App deployments nowadays tend to target API-driven distributed services and microservices-based topologies. How do you move fast when it comes to “securing an app”, when you have so many things to worry about: what services are part of the overall topology, where and how these services are deployed (VMs, containers, PaaS), and what technologies stacks and frameworks these services are built on?

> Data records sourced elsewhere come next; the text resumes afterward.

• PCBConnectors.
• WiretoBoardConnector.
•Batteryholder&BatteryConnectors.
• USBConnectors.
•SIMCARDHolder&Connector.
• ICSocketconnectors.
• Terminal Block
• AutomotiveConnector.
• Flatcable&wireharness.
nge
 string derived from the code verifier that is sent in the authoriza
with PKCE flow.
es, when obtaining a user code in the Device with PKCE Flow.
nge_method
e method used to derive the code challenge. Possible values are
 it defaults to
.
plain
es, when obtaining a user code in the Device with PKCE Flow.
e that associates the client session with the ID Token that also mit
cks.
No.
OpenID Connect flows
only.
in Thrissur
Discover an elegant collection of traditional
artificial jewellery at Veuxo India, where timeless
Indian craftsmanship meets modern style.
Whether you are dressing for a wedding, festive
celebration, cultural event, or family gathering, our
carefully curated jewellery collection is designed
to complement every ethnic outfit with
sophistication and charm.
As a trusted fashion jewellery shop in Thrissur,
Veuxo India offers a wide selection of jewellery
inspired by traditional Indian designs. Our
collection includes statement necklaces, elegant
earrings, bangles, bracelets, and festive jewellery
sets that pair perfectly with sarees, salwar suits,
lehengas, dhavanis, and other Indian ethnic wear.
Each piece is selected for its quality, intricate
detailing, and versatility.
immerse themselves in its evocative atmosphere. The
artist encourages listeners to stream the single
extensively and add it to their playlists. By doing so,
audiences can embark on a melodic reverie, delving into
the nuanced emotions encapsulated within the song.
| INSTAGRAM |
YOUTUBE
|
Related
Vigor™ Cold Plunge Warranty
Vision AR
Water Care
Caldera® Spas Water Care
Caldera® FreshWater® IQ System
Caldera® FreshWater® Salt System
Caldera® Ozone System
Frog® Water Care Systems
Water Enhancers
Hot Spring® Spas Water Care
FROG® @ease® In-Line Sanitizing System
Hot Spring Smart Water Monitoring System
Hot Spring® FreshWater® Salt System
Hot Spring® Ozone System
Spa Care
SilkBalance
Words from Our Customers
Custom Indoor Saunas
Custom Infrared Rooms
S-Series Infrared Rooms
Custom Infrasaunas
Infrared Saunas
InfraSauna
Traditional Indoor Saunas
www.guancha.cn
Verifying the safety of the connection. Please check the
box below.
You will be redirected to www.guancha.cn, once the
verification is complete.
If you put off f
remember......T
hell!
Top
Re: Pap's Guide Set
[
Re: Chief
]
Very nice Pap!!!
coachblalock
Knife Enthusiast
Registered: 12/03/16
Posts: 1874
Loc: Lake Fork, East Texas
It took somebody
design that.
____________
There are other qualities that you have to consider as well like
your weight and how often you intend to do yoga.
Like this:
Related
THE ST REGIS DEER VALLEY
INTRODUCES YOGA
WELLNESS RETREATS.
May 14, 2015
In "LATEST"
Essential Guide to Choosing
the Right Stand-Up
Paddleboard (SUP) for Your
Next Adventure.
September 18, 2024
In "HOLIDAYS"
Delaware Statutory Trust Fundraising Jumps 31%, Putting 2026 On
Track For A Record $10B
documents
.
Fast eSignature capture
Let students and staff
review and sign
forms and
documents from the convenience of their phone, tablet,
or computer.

Secure Your Apps at “Ludicrous Speed”
With that in mind our team built F5 Essential App Protect, to enable “LUDICROUS SPEED” for securing your web apps. We architected it to deliver Web Application Firewall functionality with more capabilities, delivered as-a-Service with F5 Cloud Services. Sparing you what may sound like an obvious marketing spiel like the simplicity of the UI, applying F5’s 20+ years of security expertise, or the speed of deployment and integration (it’s a SaaS, duh)...let me focus on a few reasons why I’m personally excited about our implementation of this solution:
Built for global app architectures
It’s deployed on a global data plane, which means you can co-locate your service close to the application or service endpoint that’s being protected. For example, an HTTP request that would typically be routed to a US-EAST based app doesn’t need to “bounce” around the world to get processed; Essential App Protect automatically detects and recommends US-EAST as a region and deploys protection instance in the region closest to your web service, resulting in minimal latency. This supports the “any app on any cloud” mantra, without sacrificing performance.

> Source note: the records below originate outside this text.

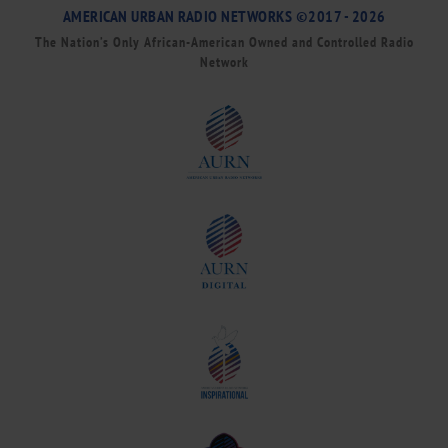
AMERICAN URBAN RADIO NETWORKS ©2017 - 2026
The Nation’s Only African-American Owned and Controlled Radio
Network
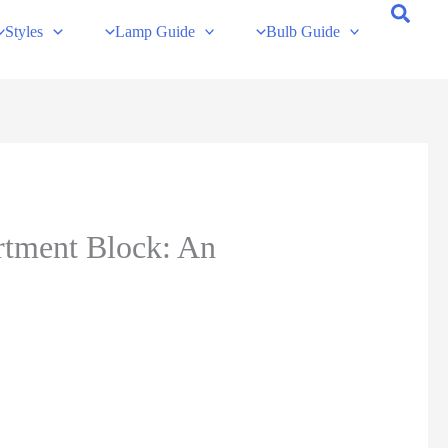
Styles
Lamp Guide
Bulb Guide
rtment Block: An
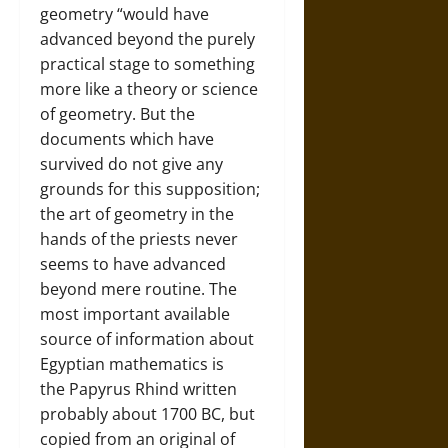
geometry “would have
advanced beyond the purely
practical stage to something
more like a theory or science
of geometry. But the
documents which have
survived do not give any
grounds for this supposition;
the art of geometry in the
hands of the priests never
seems to have advanced
beyond mere routine. The
most important available
source of information about
Egyptian mathematics is
the Papyrus Rhind written
probably about 1700 BC, but
copied from an original of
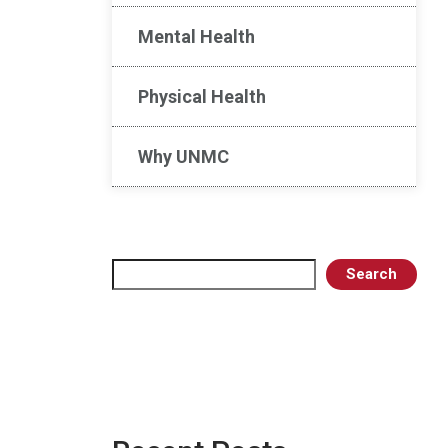
Mental Health
Physical Health
Why UNMC
Search
Search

Besides using over 5,000+ signatures right out of the gate to check for malicious traffic, Essential App Protect continuously ingests new signatures from the F5 Threat Labs and stays current to ensure that we help defend against developing threats. On top of that, it also uses an advanced probability-based rating system that anticipates malicious requests and improves as the platform evolves. Simply put, we stay on top of the rapidly evolving threat landscape, so that you don’t have to!
Simple on-ramp, easy APIs
The north star of Essential App Protect is to make app security simple yet flexible not only from the UI, but to target DevOps scenarios with an API-first approach. This means you can onramp protection for your app with a couple of declarative API calls, from zero to ready in just a minute. Everything is defined through one simple JSON template, which makes it very easy to integrate into your CI/CD pipeline. All of the config, from tuning of protection option to accessing security event logs, are done through APIs. This makes automation a no-brainer, be it the initial deployment, or managing a consistent security policy across your dev/test/prod environments for all of your app deployments.

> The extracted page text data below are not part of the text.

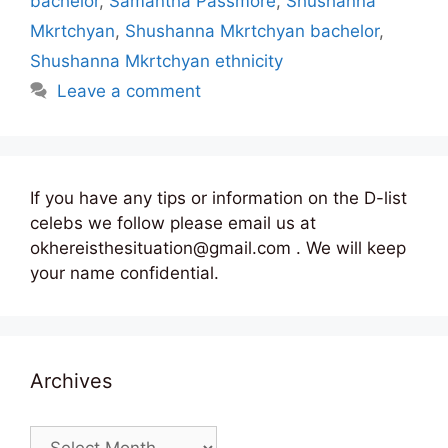
bachelor
,
Samantha Passmore
,
Shushanna
Mkrtchyan
,
Shushanna Mkrtchyan bachelor
,
Shushanna Mkrtchyan ethnicity
Leave a comment
If you have any tips or information on the D-list
celebs we follow please email us at
okhereisthesituation@gmail.com . We will keep
your name confidential.
Archives
Archives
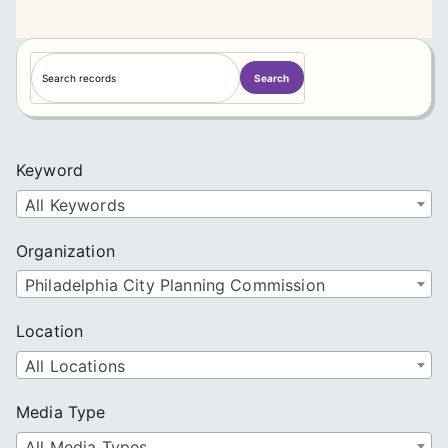
S
Search
e
a
r
c
Keyword
h
All Keywords
Organization
Philadelphia City Planning Commission
Location
All Locations
Media Type
All Media Types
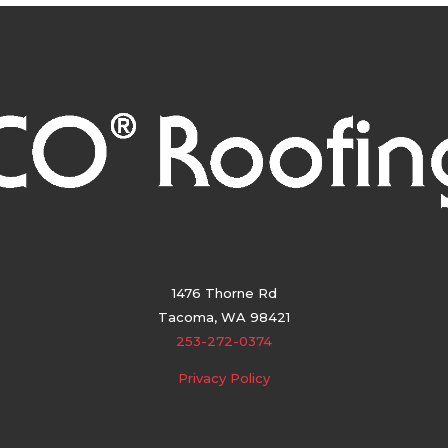
1476 Thorne Rd
Tacoma, WA 98421
253-272-0374
Privacy Policy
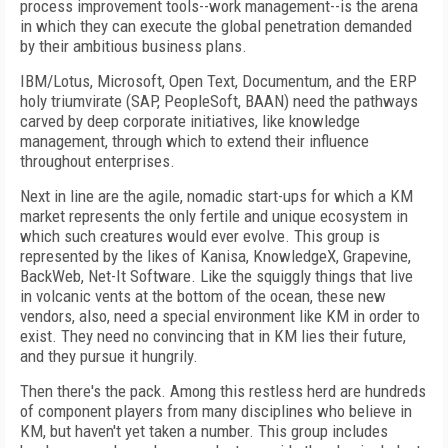
process improvement tools--work management--is the arena
in which they can execute the global penetration demanded
by their ambitious business plans.
IBM/Lotus, Microsoft, Open Text, Documentum, and the ERP
holy triumvirate (SAP, PeopleSoft, BAAN) need the pathways
carved by deep corporate initiatives, like knowledge
management, through which to extend their influence
throughout enterprises.
Next in line are the agile, nomadic start-ups for which a KM
market represents the only fertile and unique ecosystem in
which such creatures would ever evolve. This group is
represented by the likes of Kanisa, KnowledgeX, Grapevine,
BackWeb, Net-It Software. Like the squiggly things that live
in volcanic vents at the bottom of the ocean, these new
vendors, also, need a special environment like KM in order to
exist. They need no convincing that in KM lies their future,
and they pursue it hungrily.
Then there's the pack. Among this restless herd are hundreds
of component players from many disciplines who believe in
KM, but haven't yet taken a number. This group includes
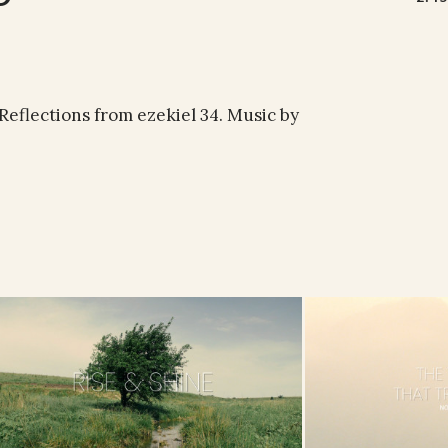
 Reflections from ezekiel 34. Music by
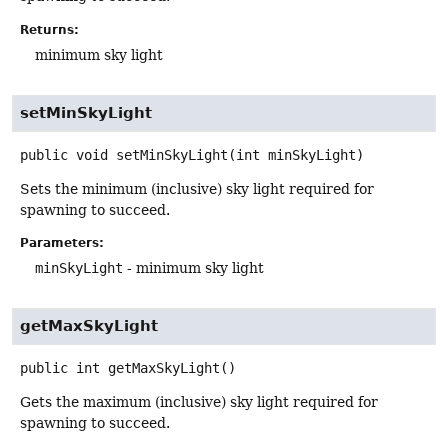
Returns:
minimum sky light
setMinSkyLight
public
void
setMinSkyLight
(int minSkyLight)
Sets the minimum (inclusive) sky light required for
spawning to succeed.
Parameters:
minSkyLight
- minimum sky light
getMaxSkyLight
public
int
getMaxSkyLight
()
Gets the maximum (inclusive) sky light required for
spawning to succeed.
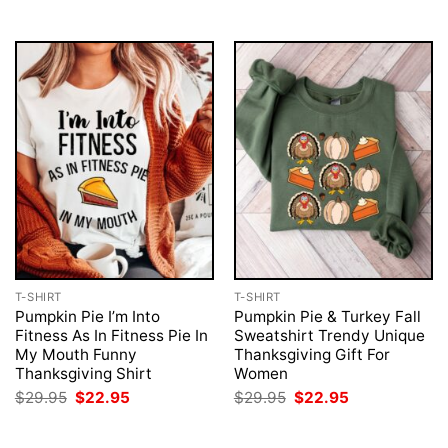
$29.95.
$22.95.
T-SHIRT
T-SHIRT
Pumpkin Pie I’m Into
Pumpkin Pie & Turkey Fall
Fitness As In Fitness Pie In
Sweatshirt Trendy Unique
My Mouth Funny
Thanksgiving Gift For
Thanksgiving Shirt
Women
Original
Current
Original
Current
$
29.95
$
22.95
$
29.95
$
22.95
price
price
price
price
was:
is:
was:
is:
$29.95.
$22.95.
$29.95.
$22.95.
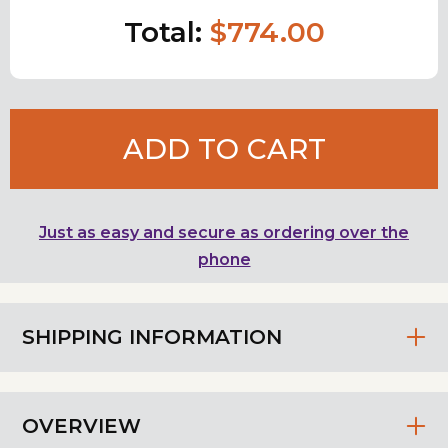
Total:
$774.00
ADD TO CART
Just as easy and secure as ordering over the
phone
SHIPPING INFORMATION
OVERVIEW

“Go ahead, take it for a spin!”
F5 Essential App Protect provides the enterprise-grade security you need to keep your web-facing apps safe. It is delivered as-a-Service with no hardware to manage or software to download. And you don’t need to be a security expert, because the service is pre-configured using the best practices we’ve compiled while working with top enterprises for the last 20 years. We architected it for the cloud and global delivery, while focused on future-proofing your app protection, and making it DevOps ready out of the gate.